There is another allusion when almost at the end of the story he says, “we can have the world” and she replies, “No, we can’t. It isn’t ours anymore .. And once they have taken it away, you never get it back”(Hemingway 283). Here we can see that she wants the baby and she knows that once she has the operation she won’t be able to get the child back. At the very end, in the last sentence, he asks her if she feels better, but what he is really asking is if she has made a decision and he wants to know what she has decided.
She replies: “I feel fine .. There’s nothing wrong with me. I feel fine”(Hemingway 284). Because they both want to make a decision quickly, they are not careful and end up hurting each other. The characters are really mysterious to us, we know nothing about their lives but they seem to have nothing to do in life apart from sex and drinking.

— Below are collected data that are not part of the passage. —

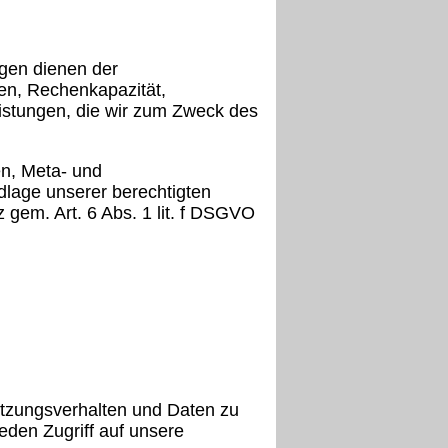
ngen dienen der
gen, Rechenkapazität,
istungen, die wir zum Zweck des
en, Meta- und
lage unserer berechtigten
 gem. Art. 6 Abs. 1 lit. f DSGVO
utzungsverhalten und Daten zu
eden Zugriff auf unsere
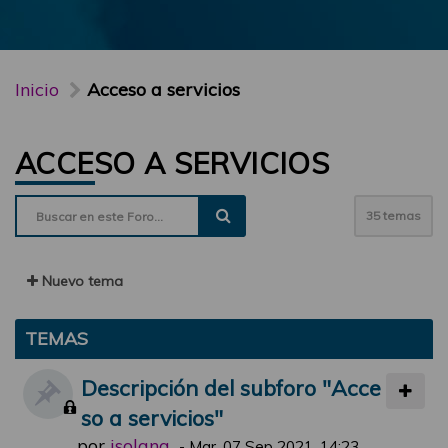
Inicio
Acceso a servicios
ACCESO A SERVICIOS
35 temas
Nuevo tema
TEMAS
Descripción del subforo "Acce
so a servicios"
por
jsolana
-
Mar, 07 Sep 2021, 14:23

They are in the middle of a surface level relationship, and these types of relationships rarely work. They spend their time in the bar drinking alcohol, which is considered a depressant. They order “anis” because she wants to try new things, she might be considering the possibility of having a new relationship or a new experience in life, but when she tastes it she says, “it tastes like licorice” which is a very common and not exotic taste (Hemingway 282). She adds that, “Everything tastes of licorice. Especially all the things you’ve waited so long for..” implying that when you wait for something for a long time, for instance a relationship, once you get it, it loses exotism and appeal (Hemingway 282). It is apparent that the girl may be settling for less with her American partner.

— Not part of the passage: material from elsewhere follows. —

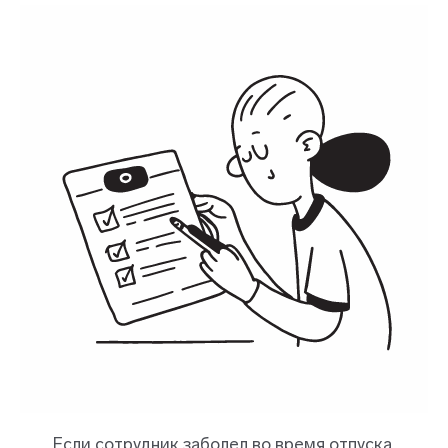
Если сотрудник заболел во время отпуска,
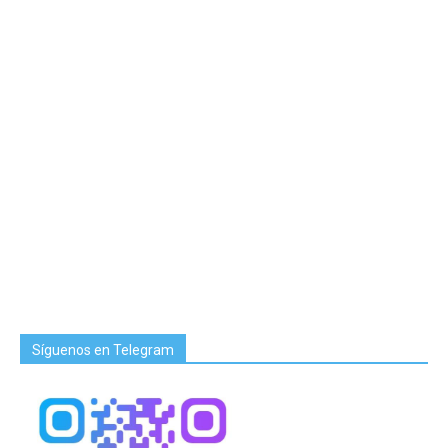
Síguenos en Telegram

Later on there is a reference to the routine they seem to be in when she says, “thats all we do, isnt it- look at things and try new drinks”(Hemingway 282). The girl is fed up with this relationship and following the operation, she will most likely leave her companion. In conclusion, Ernest Hemingway has given the reader the opportunity to feel sympathy for the girl through the use of the setting, time restrictions, and poor communication exhibited by the couple. Hemingway has provided a unique look into the slice of this couples life by use of this out of the ordinary short story. Through this different style, it has become very easy to have compassion for the girl and understand the tough decision she is making. On the other hand, it was very difficult to feel the same way about the man.
He made repeated selfish remarks and seemed as though he was only looking out for his best interests throughout the conversation. In a time when abortions were taboo, Hemingway was able to present his sympathy for the young girl through her tough decision process.